Windows Hardware Error Architecture

Windows Hardware Error Architecture - 3

May 23, 2006

Abstract

This paper provides information about Windows Hardware Error Architecture for the Microsoft® Windows® family of operating systems. It provides guidelines for firmware and system developers to design systems that make the best use of the rich error handling capabilities of Windows Hardware Error Architecture.

This information applies for the following operating systems:
Microsoft Windows Server® 2008
Microsoft Windows Vista®

Future versions of this preview information will be provided in the Windows Driver Kit.

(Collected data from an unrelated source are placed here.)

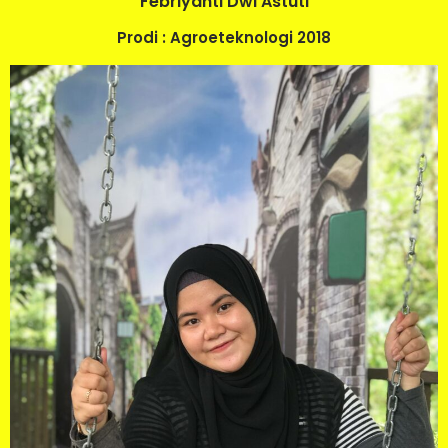
Febriyanti Dwi Astuti
Prodi : Agroeteknologi 2018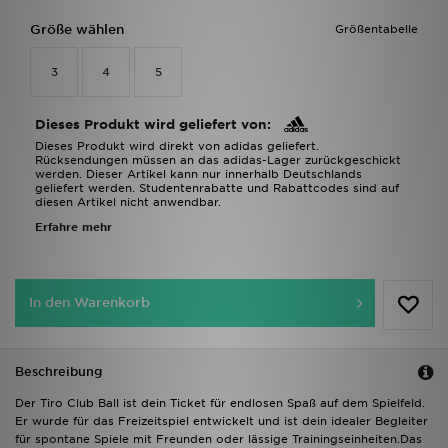
Größe wählen
Größentabelle
3
4
5
Dieses Produkt wird geliefert von:
Dieses Produkt wird direkt von adidas geliefert.
Rücksendungen müssen an das adidas-Lager zurückgeschickt
werden. Dieser Artikel kann nur innerhalb Deutschlands
geliefert werden. Studentenrabatte und Rabattcodes sind auf
diesen Artikel nicht anwendbar.
Erfahre mehr
In den Warenkorb
Beschreibung
Der Tiro Club Ball ist dein Ticket für endlosen Spaß auf dem Spielfeld.
Er wurde für das Freizeitspiel entwickelt und ist dein idealer Begleiter
für spontane Spiele mit Freunden oder lässige Trainingseinheiten.Das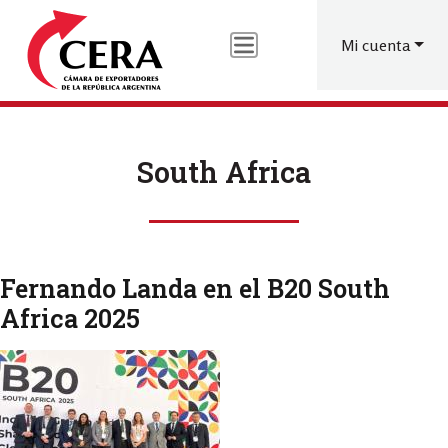
Menú
Pasar
al
de
Mi cuenta
contenido
cuenta
principal
de
usuario
South Africa
Fernando Landa en el B20 South
Africa 2025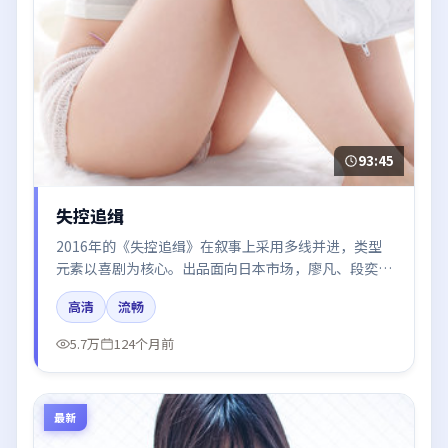
93:45
失控追缉
2016年的《失控追缉》在叙事上采用多线并进，类型
元素以喜剧为核心。出品面向日本市场，廖凡、段奕
宏、赵丽颖、周迅、于和伟所饰角色推动关键反转，结
高清
流畅
尾留白引发讨论。
5.7万
124个月前
最新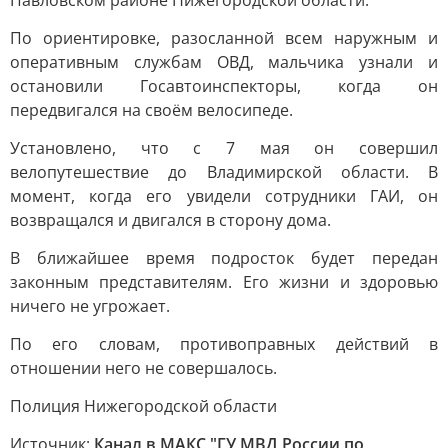
Павловском районе Нижегородской области.
По ориентировке, разосланной всем наружным и
оперативным службам ОВД, мальчика узнали и
остановили Госавтоинспекторы, когда он
передвигался на своём велосипеде.
Установлено, что с 7 мая он совершил
велопутешествие до Владимирской области. В
момент, когда его увидели сотрудники ГАИ, он
возвращался и двигался в сторону дома.
В ближайшее время подросток будет передан
законным представителям. Его жизни и здоровью
ничего не угрожает.
По его словам, противоправных действий в
отношении него не совершалось.
Полиция Нижегородской области
Источник:
Канал в МАКС "ГУ МВД России по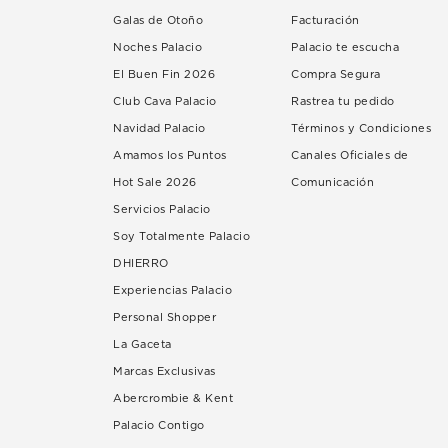
Galas de Otoño
Facturación
Noches Palacio
Palacio te escucha
El Buen Fin 2026
Compra Segura
Club Cava Palacio
Rastrea tu pedido
Navidad Palacio
Términos y Condiciones
Amamos los Puntos
Canales Oficiales de
Hot Sale 2026
Comunicación
Servicios Palacio
Soy Totalmente Palacio
DHIERRO
Experiencias Palacio
Personal Shopper
La Gaceta
Marcas Exclusivas
Abercrombie & Kent
Palacio Contigo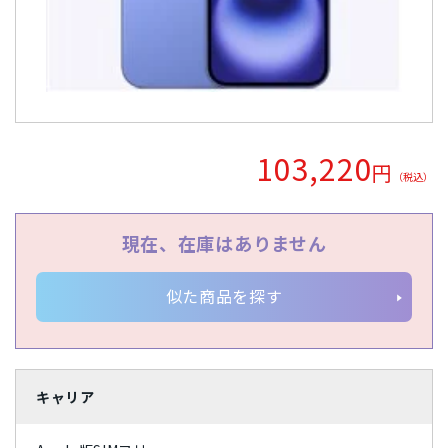
Apple Watch「アップルウオッチ」
周辺機器
SIMフリー/スマートフォン
iPhone12 Pro A2406
iPhone12 A2402
Dynabook
パナソニック
Wiko
任天堂
容量
SoftBank(ソフトバンク)/スマートフォン
UQ/スマートフォン
iPhone12 mini A2398
iPhoneSE2 A2296
MAYA SYSTEM
Motorola
HTC
Blackview
Lenovo
128GB
16GB
1TB
256GB
2TB
32GB
状態ランク
wifi版
Ymobile(ワイモバイル)/スマートフォン
iPhone11 Pro Max A2218
iPhone11 Pro A2215
京セラ
東芝
Rakuten
ZTE
Google
富士通
4GB
512GB
64GB
8GB
完全新品
新品同様
中古Aランク
中古Bランク
商品カラー
iPhone11 A2221
iPhoneXS Max A2102
iPhoneXS A2098
SONY
ASUS
HUAWEI
OPPO
XIAOMI
SHARP
103,220
中古Cランク
ジャンク品
円
パールホワイト
プラチナ
SIMカードサイズ
（税込）
iPhoneXR A2106
iPhoneX A1902
iPhone8 Plus A1898
Samsung
Apple
Dual SIM
eSIM
NanoSIM
MicroSIM
標準SIM
スペースブラック
アークティックグレー
価格
iPhone8 A1906
iPhone7 Plus A1785
iPhone7 A1779
現在、在庫はありません
ウルトラマリン
Aloe
Xperia Ace
Galaxy S21 5G
Galaxy A41
Galaxy S10
似た商品を探す
〜
arrows
Google Pixel 4
HUAWEI nova
iMac
Mac
円
円
ティール
ダークグリーン
コーラルパープル
ミッドナイト
スターライト
シエラブルー
キャリア
グレー
ラベンダーブルー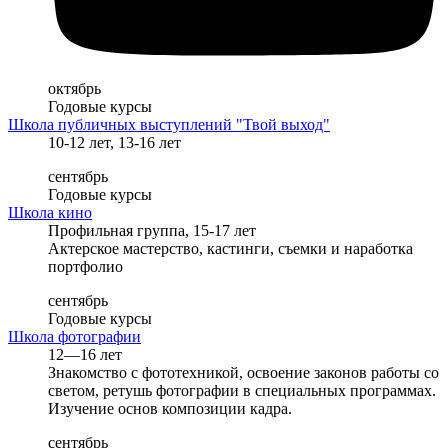
октябрь
Годовые курсы
Школа публичных выступлений "Твой выход"
10-12 лет, 13-16 лет
сентябрь
Годовые курсы
Школа кино
Профильная группа, 15-17 лет
Актерское мастерство, кастинги, съемки и наработка
портфолио
сентябрь
Годовые курсы
Школа фотографии
12—16 лет
Знакомство с фототехникой, освоение законов работы со
светом, ретушь фотографии в специальных программах.
Изучение основ композиции кадра.
сентябрь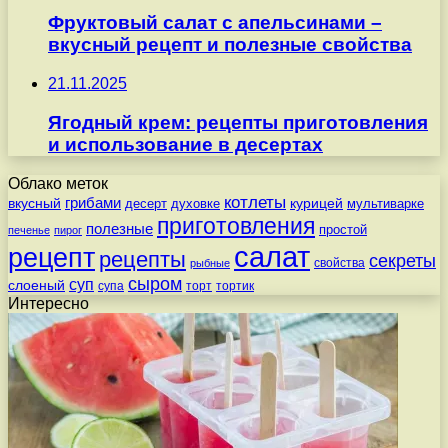
Фруктовый салат с апельсинами –
вкусный рецепт и полезные свойства
21.11.2025
Ягодный крем: рецепты приготовления
и использование в десертах
Облако меток
котлеты
вкусный
грибами
курицей
десерт
духовке
мультиварке
приготовления
полезные
простой
печенье
пирог
салат
рецепт
рецепты
секреты
свойства
рыбные
сыром
суп
слоеный
супа
торт
тортик
Интересно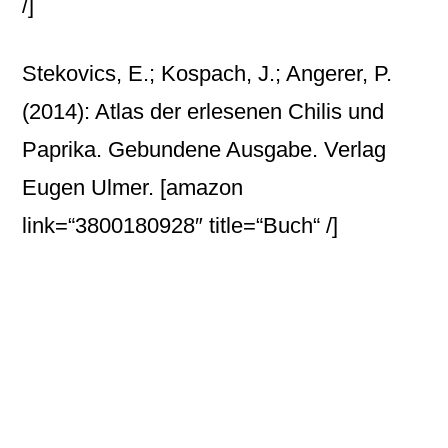
/]
Stekovics, E.; Kospach, J.; Angerer, P.
(2014): Atlas der erlesenen Chilis und
Paprika. Gebundene Ausgabe. Verlag
Eugen Ulmer.
[amazon
link=“3800180928″ title=“Buch“ /]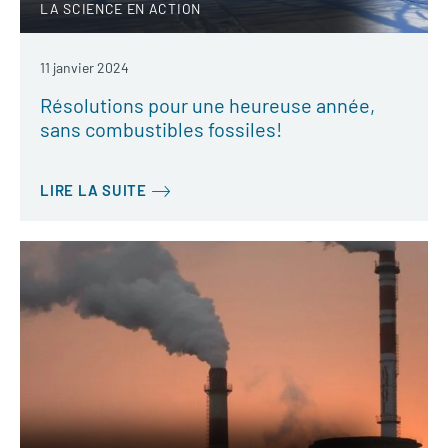
LA SCIENCE EN ACTION
11 janvier 2024
Résolutions pour une heureuse année,
sans combustibles fossiles!
LIRE LA SUITE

The current version of this paper is maintained on the Web at:
http://www.microsoft.com/whdc/system/pnppwr/WHEA/wheaintro.mspx

References and resources discussed here are listed at the end of this paper.

Contents

Introduction to the Windows Hardware Error Architecture 3

Hardware Errors and Error Sources 5

Relationship between Windows and the System Firmware 6

Windows Hardware Error Handling 6

Components of WHEA for Windows Server 2008 8

Error Handling Differences among Windows Versions 10

Resources 11

Disclaimer

This is a preliminary document and may be changed substantially prior to final commercial release of the software described herein.

The information contained in this document represents the current view of Microsoft Corporation on the issues discussed as of the date of publication. Because Microsoft must respond to changing market conditions, it should not be interpreted to be a commitment on the part of Microsoft, and Microsoft cannot guarantee the accuracy of any information presented after the date of publication.

This White Paper is for informational purposes only. MICROSOFT MAKES NO WARRANTIES, EXPRESS, IMPLIED OR STATUTORY, AS TO THE INFORMATION IN THIS DOCUMENT.

Complying with all applicable copyright laws is the responsibility of the user. Without limiting the rights under copyright, no part of this document may be reproduced, stored in or introduced into a retrieval system, or transmitted in any form or by any means (electronic, mechanical, photocopying, recording, or otherwise), or for any purpose, without the express written permission of Microsoft Corporation.

Microsoft may have patents, patent applications, trademarks, copyrights, or other intellectual property rights covering subject matter in this document. Except as expressly provided in any written license agreement from Microsoft, the furnishing of this document does not give you any license to these patents, trademarks, copyrights, or other intellectual property.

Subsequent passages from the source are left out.